We don’t have plans to pay down our senior secured or unsecured notes until February of 2022. On the IPO, we managed to claw back 40% of those two debt instruments. Of course, we completely prepaid the preferred. It’s expensive, but we need to get that balance sheet in much better shape. I don’t see us paying down the unsecured or secured debt until then, when it could be done without any makes hold, which is pretty prohibitive. I see Dun & Bradstreet making tuck-in acquisitions and looking very seriously at the international markets. As you may recall, Dun & Bradstreet was a significant international player and over time has sold many of those businesses to create short-term gain. We are actively looking for international partners that may want to sell back to Dun & Bradstreet. So that’s going to be a major focus of our acquisition strategy, plus tuck-ins because Dun & Bradstreet needs to have more products. If they can make a small tuck-in acquisition of a product that fits within their core offerings, that’s how they’ll really accelerate their growth and achieve some serious quarter-over-quarter revenue growth. That’s the Dun & Bradstreet philosophy at this point, and much more will be revealed over the next two or three quarters as we move down that path.

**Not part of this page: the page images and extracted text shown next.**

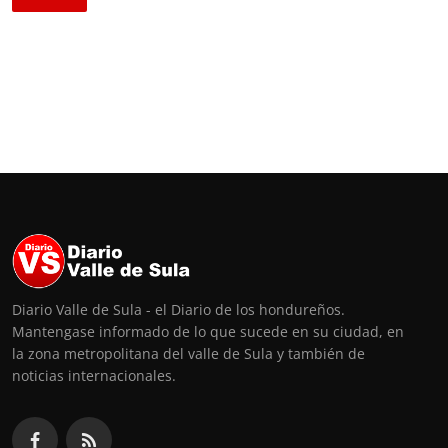
Diario Valle de Sula - el Diario de los hondureños.
Mantengase informado de lo que sucede en su ciudad, en
la zona metropolitana del valle de Sula y también de
noticias internacionales.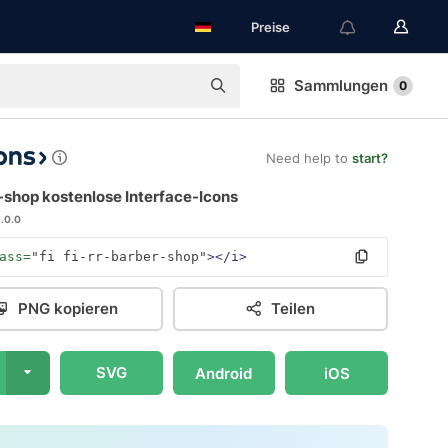
Preise
Sammlungen
0
Need help to
start?
-shop kostenlose Interface-Icons
1.0.0
ass=
"fi fi-rr-barber-shop"
></i>
PNG kopieren
Teilen
SVG
Android
iOS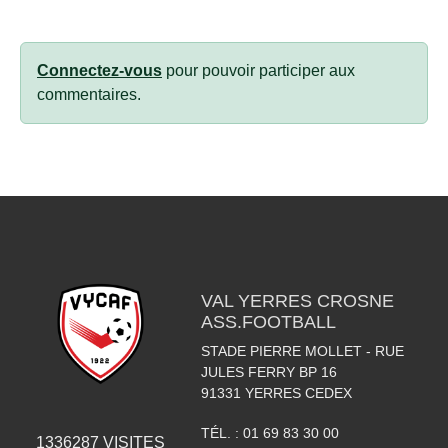
Connectez-vous
pour pouvoir participer aux
commentaires.
VAL YERRES CROSNE
ASS.FOOTBALL
STADE PIERRE MOLLET - RUE
JULES FERRY BP 16
91331
YERRES CEDEX
TÉL. :
01 69 83 30 00
1336287
VISITES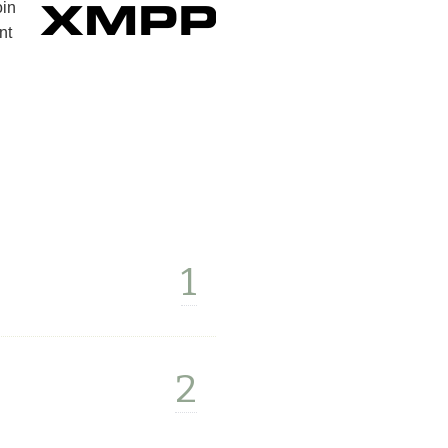
oin
nt
1
2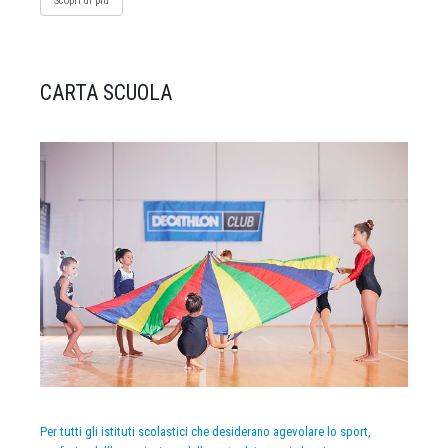
Scopri di più
CARTA SCUOLA
Per tutti gli istituti scolastici che desiderano agevolare lo sport,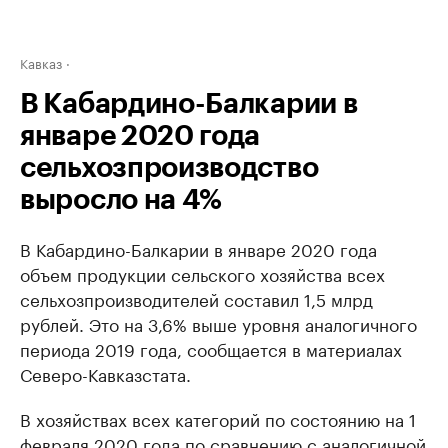
Кавказ
В Кабардино-Балкарии в
январе 2020 года
сельхозпроизводство
выросло на 4%
В Кабардино-Балкарии в январе 2020 года
объем продукции сельского хозяйства всех
сельхозпроизводителей составил 1,5 млрд
рублей. Это на 3,6% выше уровня аналогичного
периода 2019 года, сообщается в материалах
Северо-Кавказстата.
В хозяйствах всех категорий по состоянию на 1
февраля 2020 года по сравнению с аналогичной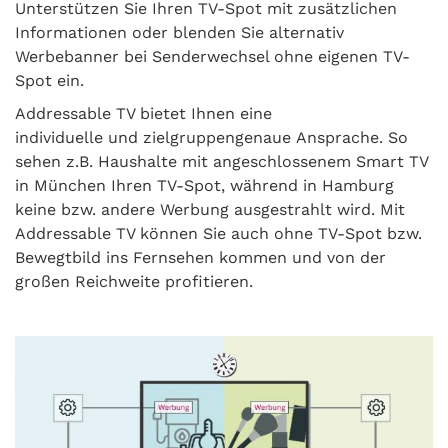
Unterstützen Sie Ihren TV-Spot mit zusätzlichen
Informationen oder blenden Sie alternativ
Werbebanner bei Senderwechsel ohne eigenen TV-
Spot ein.
Addressable TV bietet Ihnen eine
individuelle und zielgruppengenaue Ansprache. So
sehen z.B. Haushalte mit angeschlossenem Smart TV
in München Ihren TV-Spot, während in Hamburg
keine bzw. andere Werbung ausgestrahlt wird. Mit
Addressable TV können Sie auch ohne TV-Spot bzw.
Bewegtbild ins Fernsehen kommen und von der
großen Reichweite profitieren.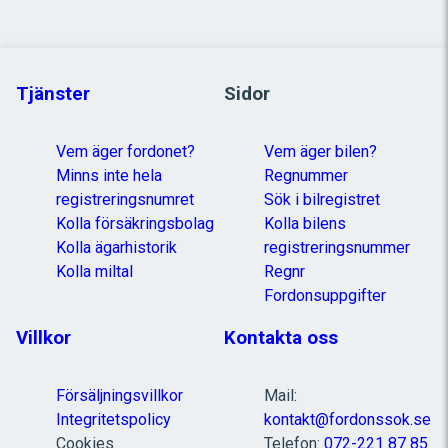
Tjänster
Sidor
Vem äger fordonet?
Vem äger bilen?
Minns inte hela
Regnummer
registreringsnumret
Sök i bilregistret
Kolla försäkringsbolag
Kolla bilens
Kolla ägarhistorik
registreringsnummer
Kolla miltal
Regnr
Fordonsuppgifter
Villkor
Kontakta oss
Försäljningsvillkor
Mail:
Integritetspolicy
kontakt@fordonssok.se
Cookies
Telefon:
072-221 87 85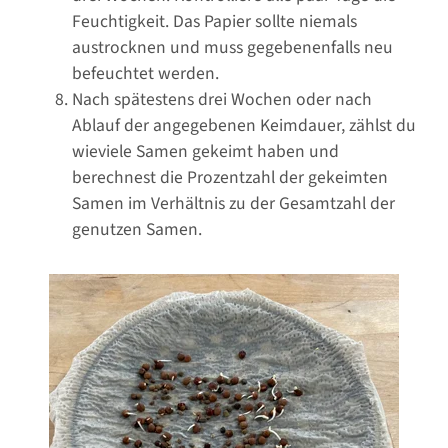
Feuchtigkeit. Das Papier sollte niemals
austrocknen und muss gegebenenfalls neu
befeuchtet werden.
Nach spätestens drei Wochen oder nach
Ablauf der angegebenen Keimdauer, zählst du
wieviele Samen gekeimt haben und
berechnest die Prozentzahl der gekeimten
Samen im Verhältnis zu der Gesamtzahl der
genutzen Samen.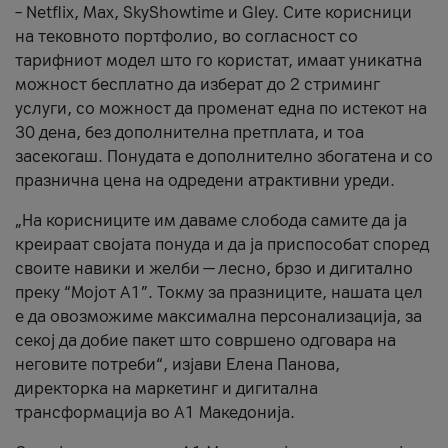
– Netflix, Max, SkyShowtime и Gley. Сите корисници
на тековното портфолио, во согласност со
тарифниот модел што го користат, имаат уникатна
можност бесплатно да изберат до 2 стриминг
услуги, со можност да променат една по истекот на
30 дена, без дополнителна претплата, и тоа
засекогаш. Понудата е дополнително збогатена и со
празнична цена на одредени атрактивни уреди.
„На корисниците им даваме слобода самите да ја
креираат својата понуда и да ја приспособат според
своите навики и желби — лесно, брзо и дигитално
преку “Мојот А1”. Токму за празниците, нашата цел
е да овозможиме максимална персонализација, за
секој да добие пакет што совршено одговара на
неговите потреби“, изјави Елена Панова,
директорка на маркетинг и дигитална
трансформација во А1 Македонија.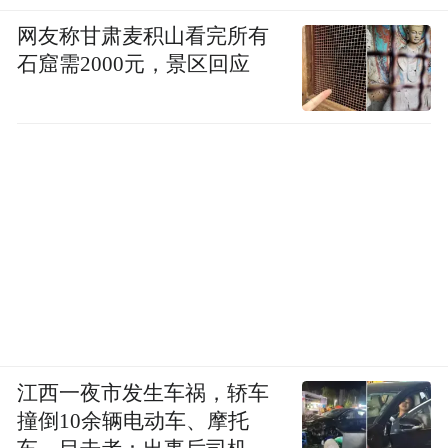
网友称甘肃麦积山看完所有
石窟需2000元，景区回应
江西一夜市发生车祸，轿车
撞倒10余辆电动车、摩托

Got it, and then last question from me. Optimal Blue, can you talk about the funding structure there? Provide a little more detail? Where Black Knight raised up and sold; will that be raised in a separate box or how do you expect that to be funded?
There will be debt associated with Optimal Blue, about $500 million. That debt will be raised by Black Knight and will be mirror notes into the subsidiary Optimal Blue at a premium interest rate. Black Knight will raise money at x and will fund the transaction at x plus y. THL and ourselves, as 20% owners, will own 60%. That’s kind of the way we put together the structure. Logically, it would have been great if Black Knight could have acquired the company itself, but it would have really fouled up their debt to cap ratios. What we’re trying to do is keep Black Knight at 3.9 debt to cap, while we aim to get down to the high twos pretty quickly. That’s the reason for the structure.

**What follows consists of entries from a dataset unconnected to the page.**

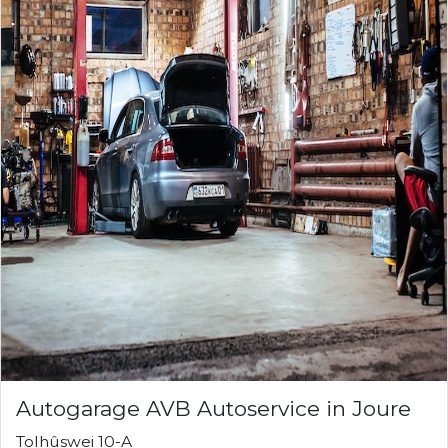
Autogarage AVB Autoservice in Joure
Tolhûswei 10-A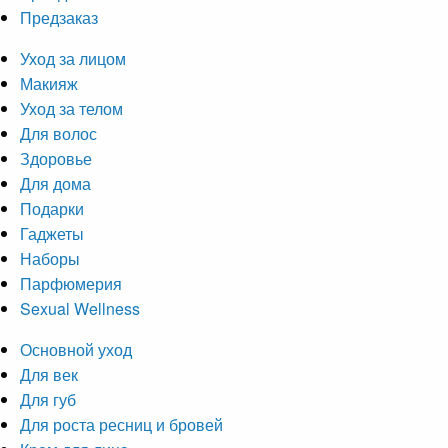
Предзаказ
Уход за лицом
Макияж
Уход за телом
Для волос
Здоровье
Для дома
Подарки
Гаджеты
Наборы
Парфюмерия
Sexual Wellness
Основной уход
Для век
Для губ
Для роста ресниц и бровей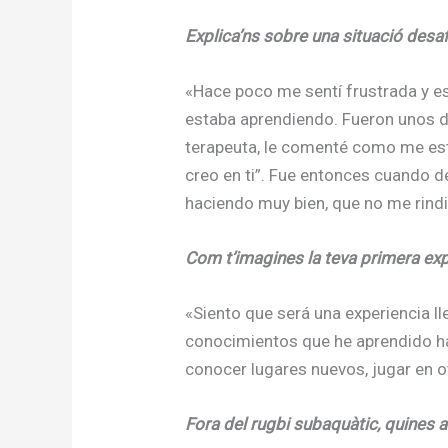
Explica’ns sobre una situació desa
«Hace poco me sentí frustrada y es
estaba aprendiendo. Fueron unos dí
terapeuta, le comenté como me esta
creo en ti”. Fue entonces cuando d
haciendo muy bien, que no me rind
Com t’imagines la teva primera expe
«Siento que será una experiencia l
conocimientos que he aprendido h
conocer lugares nuevos, jugar en ot
Fora del rugbi subaquàtic, quines a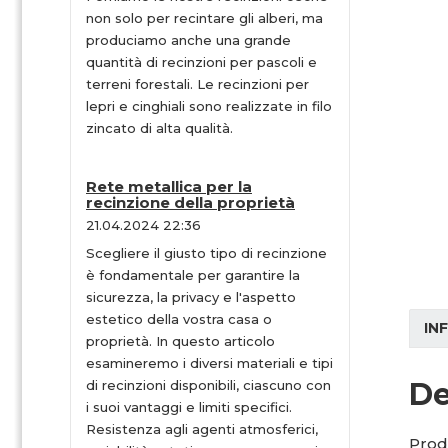
non solo per recintare gli alberi, ma
produciamo anche una grande
quantità di recinzioni per pascoli e
terreni forestali. Le recinzioni per
lepri e cinghiali sono realizzate in filo
zincato di alta qualità.
Rete metallica per la
recinzione della proprietà
21.04.2024 22:36
Scegliere il giusto tipo di recinzione
è fondamentale per garantire la
sicurezza, la privacy e l'aspetto
estetico della vostra casa o
IN
proprietà. In questo articolo
esamineremo i diversi materiali e tipi
De
di recinzioni disponibili, ciascuno con
i suoi vantaggi e limiti specifici.
Resistenza agli agenti atmosferici,
Produ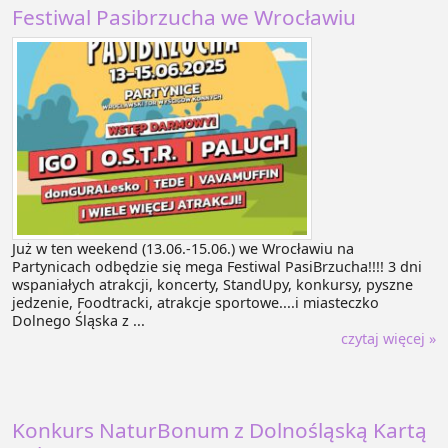
Festiwal Pasibrzucha we Wrocławiu
Już w ten weekend (13.06.-15.06.) we Wrocławiu na
Partynicach odbędzie się mega Festiwal PasiBrzucha!!!! 3 dni
wspaniałych atrakcji, koncerty, StandUpy, konkursy, pyszne
jedzenie, Foodtracki, atrakcje sportowe....i miasteczko
Dolnego Śląska z ...
czytaj więcej »
Konkurs NaturBonum z Dolnośląską Kartą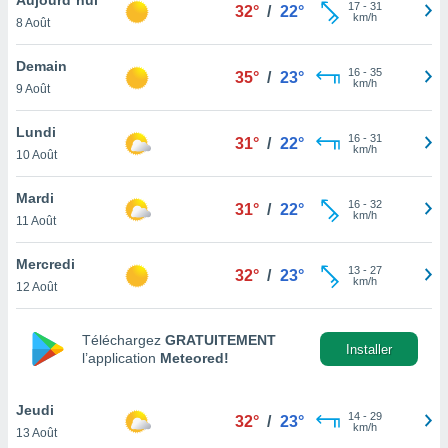
n «
17
-
31
32°
/
22°
km/h
8 Août
 et
r »,
cédez au
Demain
16
-
35
35°
/
23°
 et vous
km/h
9 Août
z
ation de
Lundi
16
-
31
31°
/
22°
km/h
10 Août
qu'ils
 nous ou
aires,
Mardi
16
-
32
31°
/
22°
km/h
11 Août
nt de
t
Mercredi
13
-
27
er le
32°
/
23°
km/h
12 Août
ement
te, ainsi
Téléchargez
GRATUITEMENT
per un
Installer
l’application
Meteored!
écifique
us
de la
Jeudi
14
-
29
32°
/
23°
 et du
km/h
13 Août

Great, thank you for all the detail.
Our next question will come from Carter Trent with Stephens. Please go ahead.
I just got one quick question. On the press release, I was looking at the cost of invested capital section and noticed the equity fund was broken out separately from CoreLogic. Just to confirm, does the equity fund separate from CoreLogic? Are they making their own investments in other companies?
Bryan?
No, they’re not. The equity fund is.
It’s CoreLogic.
Okay, perfect. Thank you.
This concludes our question-and-answer session. I would like to turn the conference back over to Bill Foley for any closing remarks.

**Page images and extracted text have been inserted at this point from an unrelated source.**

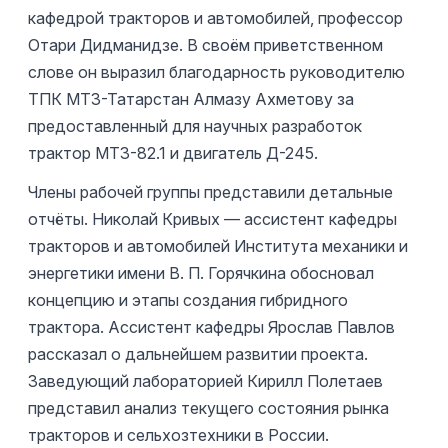
кафедрой тракторов и автомобилей, профессор
Отари Дидманидзе. В своём приветственном
слове он выразил благодарность руководителю
ТПК МТЗ-Татарстан Алмазу Ахметову за
предоставленный для научных разработок
трактор МТЗ-82.1 и двигатель Д-245.
Члены рабочей группы представили детальные
отчёты. Николай Кривых — ассистент кафедры
тракторов и автомобилей Института механики и
энергетики имени В. П. Горячкина обосновал
концепцию и этапы создания гибридного
трактора. Ассистент кафедры Ярослав Павлов
рассказал о дальнейшем развитии проекта.
Заведующий лабораторией Кирилл Полетаев
представил анализ текущего состояния рынка
тракторов и сельхозтехники в России.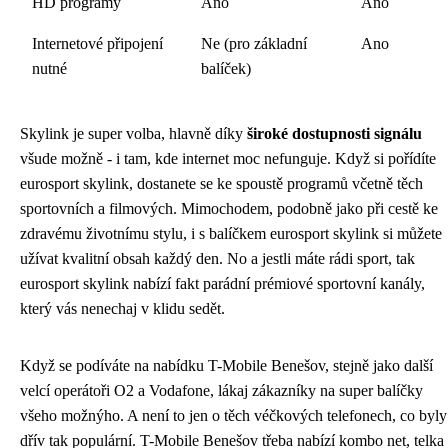
HD programy
Ano
Ano
Internetové připojení
Ne (pro základní
Ano
nutné
balíček)
Skylink je super volba, hlavně díky
široké dostupnosti signálu
všude možně - i tam, kde internet moc nefunguje. Když si pořídíte
eurosport skylink, dostanete se ke spoustě programů včetně těch
sportovních a filmových. Mimochodem,
podobně jako při cestě ke
zdravému životnímu stylu
, i s balíčkem eurosport skylink si můžete
užívat kvalitní obsah každý den. No a jestli máte rádi sport, tak
eurosport skylink nabízí fakt parádní prémiové sportovní kanály,
který vás nenechaj v klidu sedět.
Když se podíváte na nabídku
T-Mobile Benešov
, stejně jako další
velcí operátoři O2 a Vodafone, lákaj zákazníky na super balíčky
všeho možnýho. A není to jen o těch
véčkových telefonech
, co byly
dřív tak populární. T-Mobile Benešov třeba nabízí kombo net, telka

Thank you for your time today. To conclude, we’re very pleased with our second quarter results and remain optimistic that the current market environment will continue to offer attractive opportunities for our team. Cannae continues to seek potential investments as we expand our portfolio and deliver long-term value to our shareholders. Please continue to stay safe and healthy, and thank you for your time today.
The conference has now concluded. Thank you for attending today’s presentation. You may now disconnect.